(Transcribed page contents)
※

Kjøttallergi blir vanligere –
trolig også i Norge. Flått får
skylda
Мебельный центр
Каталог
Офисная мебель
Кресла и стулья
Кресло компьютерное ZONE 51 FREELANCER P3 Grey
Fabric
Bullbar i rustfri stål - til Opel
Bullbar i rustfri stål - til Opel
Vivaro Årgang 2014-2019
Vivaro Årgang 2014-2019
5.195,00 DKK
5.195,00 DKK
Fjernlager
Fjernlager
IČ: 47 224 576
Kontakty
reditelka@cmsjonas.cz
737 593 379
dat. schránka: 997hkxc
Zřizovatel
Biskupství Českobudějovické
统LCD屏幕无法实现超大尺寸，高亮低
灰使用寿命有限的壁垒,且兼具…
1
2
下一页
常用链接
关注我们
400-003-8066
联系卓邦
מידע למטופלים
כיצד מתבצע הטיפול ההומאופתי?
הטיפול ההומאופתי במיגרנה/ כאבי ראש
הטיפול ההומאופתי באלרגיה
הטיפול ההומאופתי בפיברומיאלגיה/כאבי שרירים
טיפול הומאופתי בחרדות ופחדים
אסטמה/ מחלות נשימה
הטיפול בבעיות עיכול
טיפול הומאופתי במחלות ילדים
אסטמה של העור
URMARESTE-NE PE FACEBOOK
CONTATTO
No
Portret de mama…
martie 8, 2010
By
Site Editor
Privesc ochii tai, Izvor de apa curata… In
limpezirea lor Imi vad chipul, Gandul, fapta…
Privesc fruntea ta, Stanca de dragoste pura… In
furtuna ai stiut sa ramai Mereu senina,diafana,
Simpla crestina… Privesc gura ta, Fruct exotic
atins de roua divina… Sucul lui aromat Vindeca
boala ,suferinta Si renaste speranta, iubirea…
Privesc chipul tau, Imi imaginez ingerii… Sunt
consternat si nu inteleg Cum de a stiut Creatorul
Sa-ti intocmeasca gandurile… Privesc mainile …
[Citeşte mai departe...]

※

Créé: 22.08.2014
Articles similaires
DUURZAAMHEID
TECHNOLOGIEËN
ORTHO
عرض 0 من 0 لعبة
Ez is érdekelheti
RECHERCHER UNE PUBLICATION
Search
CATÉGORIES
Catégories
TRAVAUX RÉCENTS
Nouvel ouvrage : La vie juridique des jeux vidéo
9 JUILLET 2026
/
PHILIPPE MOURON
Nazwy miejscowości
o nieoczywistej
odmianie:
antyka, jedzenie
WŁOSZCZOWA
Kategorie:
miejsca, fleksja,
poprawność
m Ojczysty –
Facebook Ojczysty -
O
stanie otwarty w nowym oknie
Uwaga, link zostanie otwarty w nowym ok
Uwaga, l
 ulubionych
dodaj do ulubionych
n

※

## DIRECTIONS FOR THIS TASK
Copy out every line from the data above in which the word "stiut" occurs.

## RESULT OF THE EXERCISE
furtuna ai stiut sa ramai Mereu senina,diafana,
consternat si nu inteleg Cum de a stiut Creatorul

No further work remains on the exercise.